[Start of Attachment]

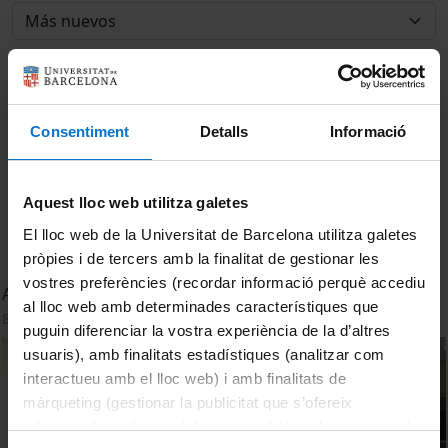
Consentiment
Detalls
Informació
Aquest lloc web utilitza galetes
El lloc web de la Universitat de Barcelona utilitza galetes
pròpies i de tercers amb la finalitat de gestionar les
vostres preferències (recordar informació perquè accediu
Acte de cloenda del curs: Cuida't, Cuida
al lloc web amb determinades característiques que
8 Marzo, 2018
puguin diferenciar la vostra experiència de la d’altres
usuaris), amb finalitats estadístiques (analitzar com
interactueu amb el lloc web) i amb finalitats de
màrqueting (gestionar la publicitat que s’ofereix
adequant-la en funció dels vostres hàbits de navegació).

[End of Attachment]

About this exercise - Look back at the data above. Transcribe exactly the lines starting at the line that contains "puguin diferenciar la" and ending at the line that contains "màrqueting (gestionar la".

Expected answer -
puguin diferenciar la vostra experiència de la d’altres
usuaris), amb finalitats estadístiques (analitzar com
interactueu amb el lloc web) i amb finalitats de
màrqueting (gestionar la publicitat que s’ofereix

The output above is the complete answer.